Remote bundle storage

181 views
Skip to first unread message

Bruno De Fraine

unread,
Mar 10, 2015, 6:41:07 AM3/10/15
to zba...@googlegroups.com
Hello,

I think zbackup looks very interesting, but I was wondering about the remote storage of bundles (SFTP, Amazon S3, Google Cloud Storage,...). The README talks about *mirroring* the backup repository on a remote server using rsync or gsutil, but I don't have enough space to keep local copies of the bundles. It seems that zbackup does only simple operations on the bundles (bulk write a bundle for the "backup" command, bulk read a bundle for the "restore" command (or does it access individual chunks within a bundle?), and delete a bundle for the "gc" command) so I think this can work well?

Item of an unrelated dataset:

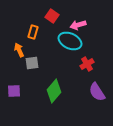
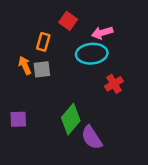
cyan ellipse: (70, 41) -> (92, 54), turned -30
gray square: (32, 63) -> (42, 69), moved
purple semicircle: (97, 92) -> (92, 138), moved

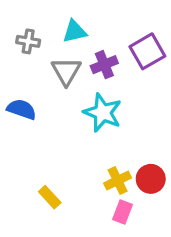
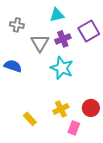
cyan triangle: (75, 31) -> (57, 15), moved
yellow cross: (118, 181) -> (61, 109), moved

I may consider contributing functionality for the remote storage of bundles, but what would be the preferred interface? I see 3 options:
1) Filesystem: the "bundles" directory can be a mount of a remote filesystem (nfs, sshfs, s3fs,...). That may already work today.
2) Commands: zbackup could invoke some configurable scripts/commands to do bundle operations, e.g.:
write-bundle <id> <file> (exit code indicates success)
read-bundle <id>  (writes to stdout, exit code indicates success)
delete-bundle <id> (exit code indicates success)
3) Native: support for specific remote storage could be built into zbackup directly, e.g. using libssh or libs3.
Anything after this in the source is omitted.